This paper discusses trends in verdicts of suicide among adolescents in the UK over a forty-year period. The authors consider that there has not been a significant change in the way things are reported. The first graph gives the rates of suicide and accidental death for ages 10-14 and 14-19. Note the scale: in later adolescents the rate for young men is three times higher.
The good news is that the death rates have not increased. The bad news is that they have not decreased, and that social class matters.
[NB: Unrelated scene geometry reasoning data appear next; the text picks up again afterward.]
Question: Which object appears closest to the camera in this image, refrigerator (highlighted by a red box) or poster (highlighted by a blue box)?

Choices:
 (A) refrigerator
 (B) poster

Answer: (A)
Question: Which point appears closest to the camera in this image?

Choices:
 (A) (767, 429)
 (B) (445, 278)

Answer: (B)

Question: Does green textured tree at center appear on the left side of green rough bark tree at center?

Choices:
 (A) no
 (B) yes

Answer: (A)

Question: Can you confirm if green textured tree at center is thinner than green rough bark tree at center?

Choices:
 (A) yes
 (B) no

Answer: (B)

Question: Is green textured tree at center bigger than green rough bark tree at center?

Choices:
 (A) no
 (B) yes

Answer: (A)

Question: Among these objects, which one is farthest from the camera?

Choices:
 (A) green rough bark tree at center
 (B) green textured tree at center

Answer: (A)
For both boys and girls, being in the most deprived quintile of society is a risk factor.
The authors comment on the changes over that period.
The availability and associated lethality of a range of suicide methods changed throughout our study period. Rates of suicide by gas poisoning rose from the early 1970s until 1992, before rapidly declining thereafter. This can be ascribed to the mandatory fitting of catalytic convertors in newly manufactured petrol motor vehicles from 1993 onwards.
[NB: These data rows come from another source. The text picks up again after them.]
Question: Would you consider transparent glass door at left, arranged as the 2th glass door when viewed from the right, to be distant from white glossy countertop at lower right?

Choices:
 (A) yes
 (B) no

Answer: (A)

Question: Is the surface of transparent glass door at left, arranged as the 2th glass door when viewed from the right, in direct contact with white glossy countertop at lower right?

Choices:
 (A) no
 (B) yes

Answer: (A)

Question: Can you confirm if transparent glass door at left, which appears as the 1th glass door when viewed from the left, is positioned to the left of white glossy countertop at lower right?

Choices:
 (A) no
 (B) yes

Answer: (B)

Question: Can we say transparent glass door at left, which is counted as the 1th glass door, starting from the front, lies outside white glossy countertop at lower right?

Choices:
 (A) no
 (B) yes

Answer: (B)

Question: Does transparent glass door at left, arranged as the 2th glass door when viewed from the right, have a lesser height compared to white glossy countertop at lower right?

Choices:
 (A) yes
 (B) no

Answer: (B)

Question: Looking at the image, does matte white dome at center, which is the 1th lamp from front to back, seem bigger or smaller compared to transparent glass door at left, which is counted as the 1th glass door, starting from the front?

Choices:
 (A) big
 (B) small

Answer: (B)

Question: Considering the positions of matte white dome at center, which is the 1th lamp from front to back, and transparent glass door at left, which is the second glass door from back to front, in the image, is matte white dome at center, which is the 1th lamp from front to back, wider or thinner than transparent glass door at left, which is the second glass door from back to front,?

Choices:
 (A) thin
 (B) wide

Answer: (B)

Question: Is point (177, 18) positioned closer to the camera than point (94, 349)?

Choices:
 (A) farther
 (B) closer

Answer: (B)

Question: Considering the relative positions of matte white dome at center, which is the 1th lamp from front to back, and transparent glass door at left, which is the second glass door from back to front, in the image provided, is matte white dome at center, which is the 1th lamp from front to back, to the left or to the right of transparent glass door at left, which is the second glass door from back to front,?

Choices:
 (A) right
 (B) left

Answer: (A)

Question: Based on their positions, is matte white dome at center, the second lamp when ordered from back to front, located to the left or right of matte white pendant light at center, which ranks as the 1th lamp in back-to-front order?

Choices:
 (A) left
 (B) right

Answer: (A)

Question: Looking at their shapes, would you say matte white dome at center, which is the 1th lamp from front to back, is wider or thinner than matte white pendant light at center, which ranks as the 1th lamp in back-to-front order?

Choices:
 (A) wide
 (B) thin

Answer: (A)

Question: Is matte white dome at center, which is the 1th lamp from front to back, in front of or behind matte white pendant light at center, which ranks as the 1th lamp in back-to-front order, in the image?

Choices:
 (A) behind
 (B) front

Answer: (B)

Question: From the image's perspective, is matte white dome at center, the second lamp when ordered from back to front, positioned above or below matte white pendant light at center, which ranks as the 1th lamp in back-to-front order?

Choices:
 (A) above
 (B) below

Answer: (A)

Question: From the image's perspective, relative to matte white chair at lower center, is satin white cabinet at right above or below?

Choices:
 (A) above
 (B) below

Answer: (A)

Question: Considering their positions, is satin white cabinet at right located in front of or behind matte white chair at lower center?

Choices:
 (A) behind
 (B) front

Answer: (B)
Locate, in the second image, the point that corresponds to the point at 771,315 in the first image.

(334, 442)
More recently, reductions in the rate of suicide by solid and liquid poisoning may partially be explained by legislation to reduce the pack size of paracetamol and salicylates in 1998, the withdrawal of co-proxamol sales in 2005 and the transition in the prescribing of high-toxicity tricyclic to lower-toxicity selective serotonin re-uptake inhibitor (SSRI) antidepressants.
We found no clear evidence of a rise in suicides from 2003 onwards. This is reassuring given the Medicines and Healthcare Products Regulatory Agency activity to restrict prescribing of SSRIs to those aged below 18 years as a result of limited evidence of effectiveness and a concern that they may increase the risk of suicidal behaviour.
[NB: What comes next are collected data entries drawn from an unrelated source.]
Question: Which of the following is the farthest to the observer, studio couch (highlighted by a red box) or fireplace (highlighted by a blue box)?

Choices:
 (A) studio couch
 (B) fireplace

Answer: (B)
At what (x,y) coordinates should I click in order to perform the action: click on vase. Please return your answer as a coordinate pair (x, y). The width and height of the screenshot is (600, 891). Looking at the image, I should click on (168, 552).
There was a substantial reduction in suicide deaths by jumping from the mid-1990s onwards for both males and females aged 15–19 years. This may have been because of the implementation of structural interventions to reduce the means of individuals jumping from
notable suicide hot spots.
One cannot tell, from this, how the interventions made in public mental health, listed above, have adjusted the rate of completion: other data sets have shown that interventions at suicide hot spots decrease death by jumping and total completed suicides.
Ideally, suicide in the young would be very rare. It is, unfortunately, not uncommon. However, it is always a tragedy.